Mendengar kata-kata kasar itu, Cai Shaoying tidak membalas, hanya berbalik masuk kembali ke rumah.
Rong Xiaoxiao mengamati, sepertinya ada cerita di antara tiga orang itu.
“Baiklah, tidak termasuk pemuda Cai, kita sebelas orang...” He Jiabao mulai bicara, tapi tiba-tiba ada yang angkat tangan, dia bertanya, “Pemuda Rong, ada yang ingin kamu katakan?”
“Jangan hitung aku juga, aku berencana pindah ke tempat lain nanti.”
Ucapan Rong Xiaoxiao membuat suasana halaman menjadi ramai.
“Kamu mau pindah dari asrama?”
“Kamu mau pindah ke mana? Sudah dapat rumah?”
“Asrama ini juga tidak buruk, kenapa harus pindah?”
He Jiabao mengerutkan kening, berjalan ke pojok yang kosong, “Pemuda Rong, boleh aku bicara berdua denganmu?”
Rong Xiaoxiao mengangguk, berjalan ke sana.
Mereka berdiri, He Jiabao dengan suara pelan berkata, “Kalau kamu mau pindah, pasti mau tinggal di rumah penduduk lokal, boleh tahu rumah siapa yang kamu incar?”
Dia bukan ingin kepo, tapi khawatir.
Regu mereka memang belum pernah ada masalah, tapi tidak berarti di tempat lain tidak pernah terjadi hal buruk.
Seorang wanita muda yang pindah ke rumah orang asing, jika di sana juga ada pria seusia, tentu harus waspada.
Lebih baik mencegah daripada menyesal.
Dia sudah lama di Regu Gunung Merah, cukup mengenal beberapa orang, bisa membantu memberikan saran untuk pemuda Rong.

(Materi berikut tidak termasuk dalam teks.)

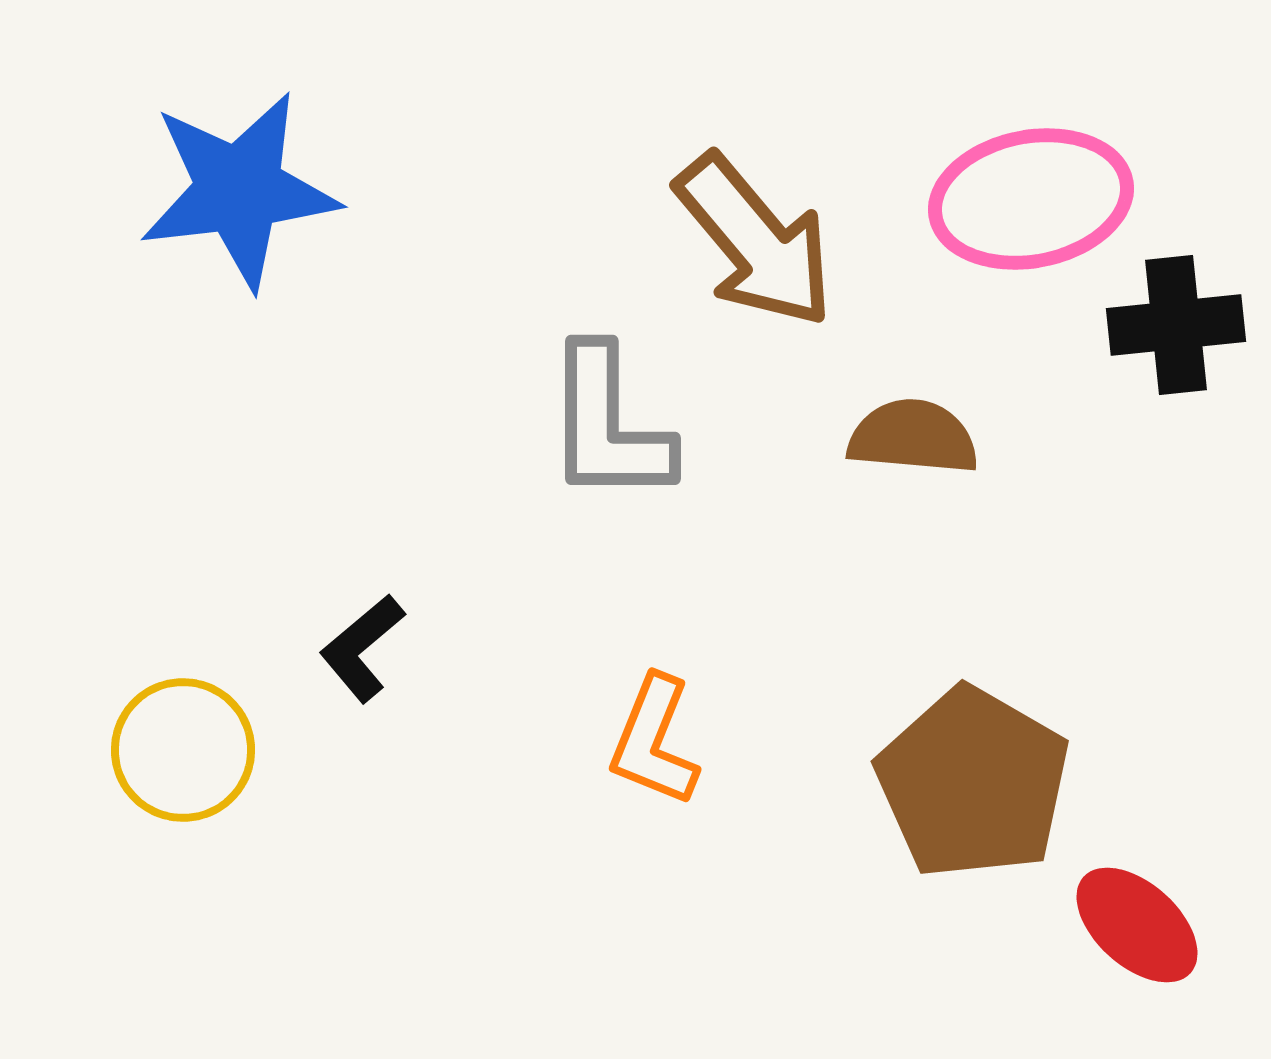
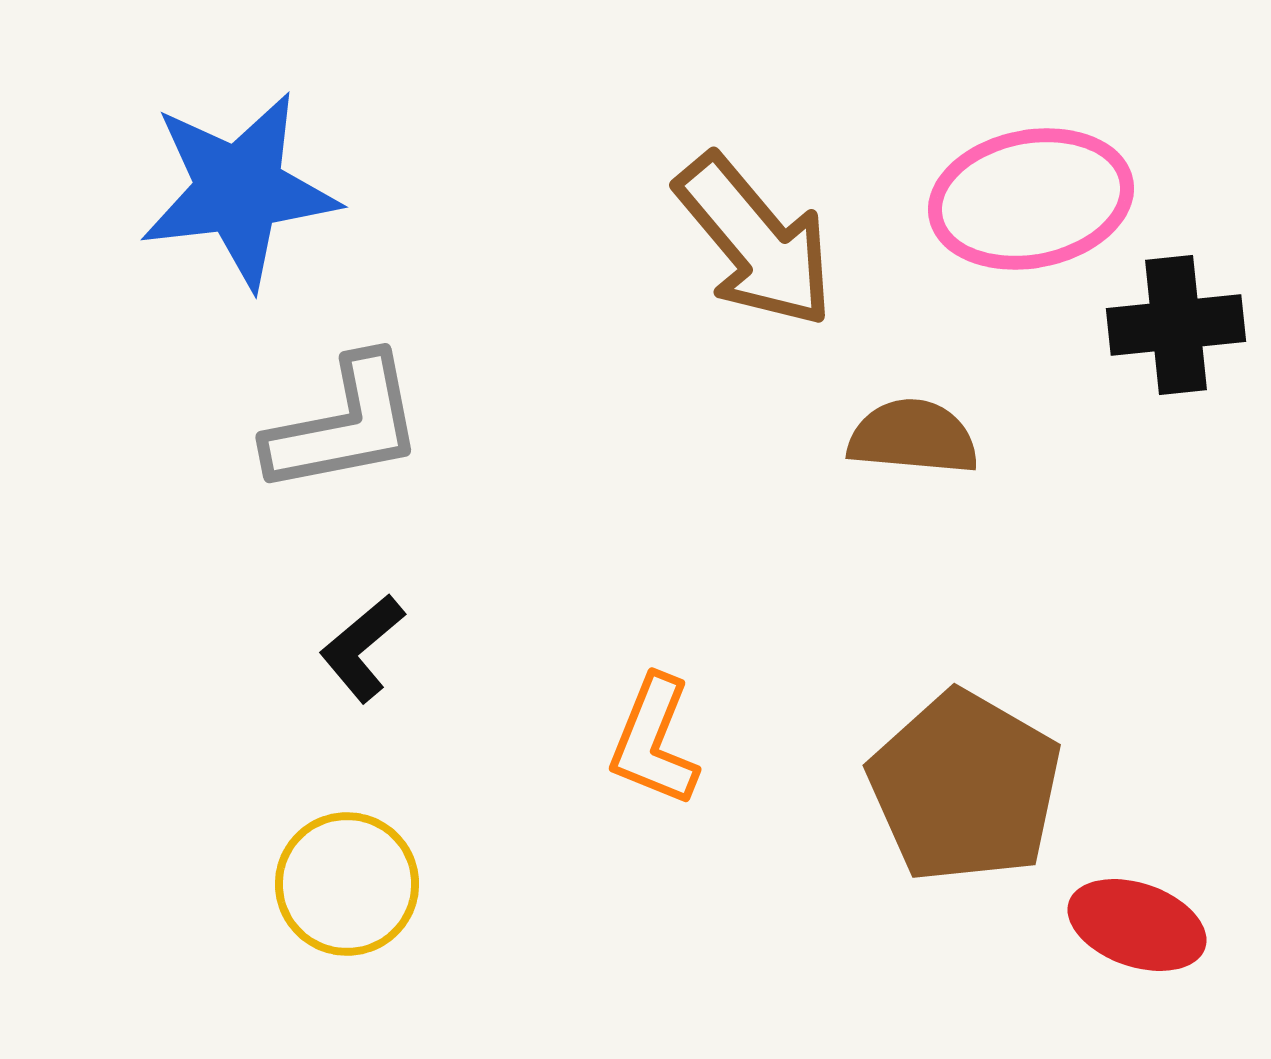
gray L-shape: moved 263 px left; rotated 101 degrees counterclockwise
yellow circle: moved 164 px right, 134 px down
brown pentagon: moved 8 px left, 4 px down
red ellipse: rotated 23 degrees counterclockwise
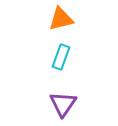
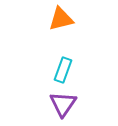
cyan rectangle: moved 2 px right, 13 px down
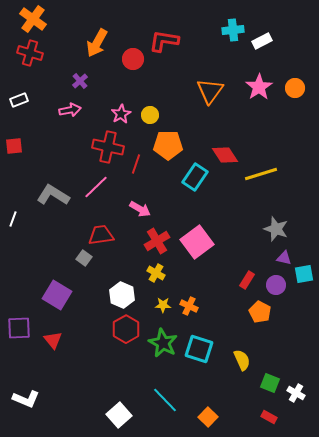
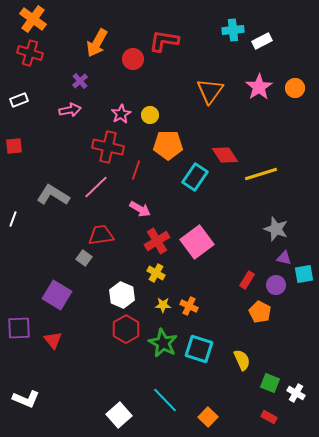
red line at (136, 164): moved 6 px down
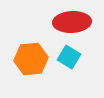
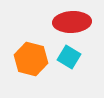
orange hexagon: rotated 20 degrees clockwise
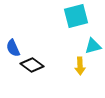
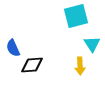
cyan triangle: moved 1 px left, 2 px up; rotated 48 degrees counterclockwise
black diamond: rotated 40 degrees counterclockwise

Kalau rumah yang dipilih tidak cocok, dia harus membujuk pemuda Rong agar batal pindah, agar tidak terjadi hal buruk di kemudian hari.
Rong Xiaoxiao tidak menyembunyikan, “Belum pasti, sejauh ini baru lihat satu yang agak cocok, kalau kamu tahu yang cocok bisa kenalkan juga.”
He Jiabao mencatat, lalu bertanya, “Rumah siapa yang kamu lihat?”
“Rumah Niu Jelek.”
He Jiabao sedikit lega, “Rumah Niu Jelek memang bagus, Nenek Rong sangat baik hati, meski sudah buta tapi tetap bisa mengurus rumah dengan rapi, aku pernah ke sana sekali, sangat bersih.”
Rong Xiaoxiao terkejut, “Nenek Niu Jelek juga bermarga Rong?”
Tidak mungkin kebetulan...
Apakah karena menikah ke keluarga Rong sehingga dipanggil Nenek Rong, atau memang bermarga Rong dari lahir?